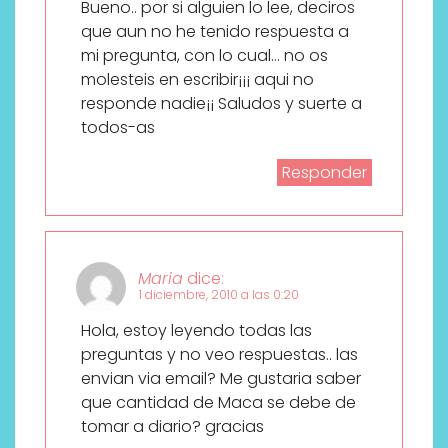
Bueno.. por si alguien lo lee, deciros
que aun no he tenido respuesta a
mi pregunta, con lo cual… no os
molesteis en escribir¡¡¡ aqui no
responde nadie¡¡ Saludos y suerte a
todos-as
Responder
Maria
dice:
1 diciembre, 2010 a las 0:20
Hola, estoy leyendo todas las
preguntas y no veo respuestas.. las
envian via email? Me gustaria saber
que cantidad de Maca se debe de
tomar a diario? gracias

● REQUIREMENT: With no pictures included, write out the entries exactly.

● EXERCISE RESULT:
Bueno.. por si alguien lo lee, deciros
que aun no he tenido respuesta a
mi pregunta, con lo cual… no os
molesteis en escribir¡¡¡ aqui no
responde nadie¡¡ Saludos y suerte a
todos-as
Responder
Maria
dice:
1 diciembre, 2010 a las 0:20
Hola, estoy leyendo todas las
preguntas y no veo respuestas.. las
envian via email? Me gustaria saber
que cantidad de Maca se debe de
tomar a diario? gracias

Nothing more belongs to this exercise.